Then there's the obvious: Tom Coughlin and his staff are arguably the best the league have to offer. His players are going to be prepared for every single game and every single scenario within a game.
Oh yeah, there's also that guy named Eli Manning. You know, the one who gives his team a chance to win every single week.
At the end of the day (royalties to Antrel Rolle, who will also see significant improvement in 2012 now that he no longer has to play nickel corner), the New York Football Giants are built to win … right now. Not three years from now, not when they find another franchise player or find another coach, but this instant. They are as talented and deep as any team in the league, and are run by men -Jerry Reese upstairs in the office, and Tom Coughlin down on the field- who have only one goal in mind: Win. Win. Win. And win right now.

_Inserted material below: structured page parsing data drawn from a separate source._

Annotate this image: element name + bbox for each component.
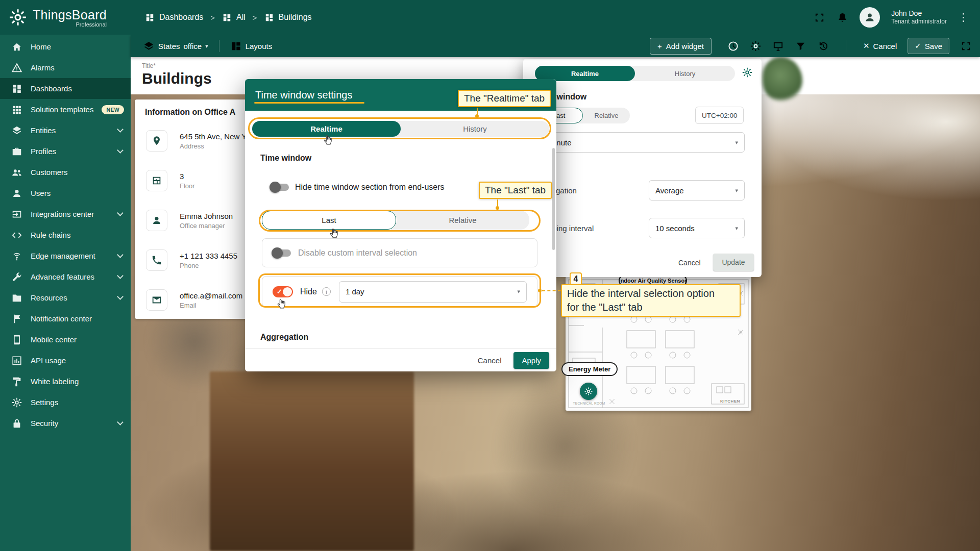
annotation-title-underline [254,102,364,104]
cancel-edit-button[interactable]: ✕ Cancel [863,41,897,51]
sidebar-item-notification-center[interactable]: Notification center [0,308,131,329]
sidebar-item-alarms[interactable]: Alarms [0,57,131,78]
panel-tab-history[interactable]: History [635,66,735,81]
breadcrumb-item-dashboards[interactable]: Dashboards [145,13,203,22]
hide-section-toggle[interactable] [271,184,289,191]
chevron-down-icon [117,147,124,154]
briefcase-icon [11,146,22,157]
user-block[interactable]: John Doe Tenant administrator [891,9,947,26]
panel-settings-gear-icon[interactable] [742,67,753,78]
annotation-connector [542,290,561,291]
sidebar-item-home[interactable]: Home [0,36,131,57]
chevron-down-icon [117,293,124,300]
sidebar-item-white-labeling[interactable]: White labeling [0,371,131,392]
grouping-interval-select[interactable]: 10 seconds ▾ [649,218,745,238]
annotation-callout-last: The "Last" tab [479,182,552,199]
avatar[interactable] [860,7,880,28]
filter-icon[interactable] [795,40,806,52]
info-row-email: office.a@mail.comEmail [146,289,242,311]
sidebar-item-security[interactable]: Security [0,413,131,434]
fullscreen-icon[interactable] [814,12,825,23]
caret-down-icon: ▾ [735,139,738,146]
section-time-window: Time window [260,154,311,163]
sidebar-item-dashboards[interactable]: Dashboards [0,78,131,99]
sidebar-item-solution-templates[interactable]: Solution templatesNEW [0,99,131,120]
info-value: Emma Johnson [180,212,233,220]
code-icon [11,230,22,241]
breadcrumb-item-all[interactable]: All [222,13,246,22]
breadcrumb-label: Dashboards [159,13,203,22]
sidebar-item-api-usage[interactable]: API usage [0,350,131,371]
panel-interval-select[interactable]: 1 minute ▾ [535,132,745,153]
person-icon [11,188,22,199]
disable-custom-toggle[interactable] [273,249,291,257]
logo-title: ThingsBoard [33,8,107,22]
manage-widgets-monitor-icon[interactable] [772,40,784,52]
time-window-panel: Realtime History Time window Last Relati… [523,59,762,277]
logo-gear-icon [8,8,28,27]
cancel-button[interactable]: Cancel [471,352,509,369]
timezone-button[interactable]: UTC+02:00 [695,107,744,124]
thingsboard-logo[interactable]: ThingsBoard Professional [8,8,130,28]
info-row-address: 645 5th Ave, New YorkAddress [146,130,257,152]
hide-section-label: Hide time window section from end-users [295,183,445,192]
sidebar-item-integrations-center[interactable]: Integrations center [0,204,131,224]
panel-update-button[interactable]: Update [713,254,754,271]
annotation-highlight-hide-row [258,273,541,308]
aggregation-select[interactable]: Average ▾ [649,180,745,201]
breadcrumb-separator: > [210,13,215,22]
layouts-button[interactable]: Layouts [230,40,273,52]
fullscreen-icon[interactable] [960,40,972,52]
dashboard-toolbar: States office ▾ Layouts + Add widget [131,35,980,57]
caret-down-icon: ▾ [735,187,738,194]
apply-button[interactable]: Apply [513,352,549,369]
flag-icon [11,313,22,324]
sidebar-item-advanced-features[interactable]: Advanced features [0,266,131,287]
layouts-label: Layouts [246,42,273,51]
sidebar-item-customers[interactable]: Customers [0,162,131,183]
chevron-down-icon [117,126,124,133]
states-button[interactable]: States office ▾ [143,40,208,52]
layers-icon [11,125,22,136]
sidebar-item-users[interactable]: Users [0,183,131,204]
floorplan-icon [146,170,167,191]
panel-tab-relative[interactable]: Relative [583,108,630,123]
new-badge: NEW [102,105,124,114]
annotation-text-line1: Hide the interval selection option [567,287,715,300]
energy-meter-label[interactable]: Energy Meter [561,362,618,376]
panel-cancel-button[interactable]: Cancel [673,256,706,270]
layout-icon [230,40,242,52]
time-window-clock-icon[interactable] [727,40,739,52]
logo-subtitle: Professional [76,21,107,28]
info-row-phone: +1 121 333 4455Phone [146,249,237,271]
version-history-icon[interactable] [817,40,829,52]
sidebar-item-profiles[interactable]: Profiles [0,141,131,162]
chart-icon [11,355,22,366]
add-widget-button[interactable]: + Add widget [650,38,712,55]
annotation-highlight-realtime-tabs [248,117,551,139]
people-icon [11,167,22,178]
states-label: States [158,42,180,51]
wrench-icon [11,271,22,283]
annotation-callout-realtime: The "Realtime" tab [458,90,551,107]
cursor-pointer [322,133,334,147]
save-button[interactable]: ✓ Save [908,38,949,54]
breadcrumb-item-buildings[interactable]: Buildings [264,13,312,22]
technical-room-marker[interactable] [580,383,597,400]
sidebar-item-rule-chains[interactable]: Rule chains [0,224,131,245]
sidebar-item-settings[interactable]: Settings [0,392,131,413]
kebab-menu-icon[interactable]: ⋮ [958,11,969,23]
sidebar-item-resources[interactable]: Resources [0,287,131,308]
bell-icon[interactable] [837,12,848,23]
dashboard-settings-gear-icon[interactable] [750,40,762,52]
select-value: Average [655,186,684,195]
info-label: Phone [180,262,237,269]
divider [219,40,219,52]
warning-icon [11,62,22,73]
sidebar-item-edge-management[interactable]: Edge management [0,245,131,266]
sidebar-item-entities[interactable]: Entities [0,120,131,141]
dialog-scrollbar[interactable] [552,148,555,250]
divider [846,40,846,52]
chevron-down-icon [117,252,124,258]
sidebar-item-mobile-center[interactable]: Mobile center [0,329,131,350]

If the 2012 New York Giants can avoid the same injury bug that nearly crippled them a year ago, the odds to repeat as Super Bowl champions are not nearly as long as the talking heads would have you believe. Yes, it is difficult to win the Lombardi Trophy in an extremely competitive league, and no, it will not be easy. But of all the team to win the Super Bowl since the last repeat champions (New England Patriots in 2005/2006), Big Blue appears to be the most talented and most motivated.
Their journey from a year ago, at least in their minds, is not over yet. Super Bowl XLVI was merely step one, and they remain "All In" for Super Bowl XLVII.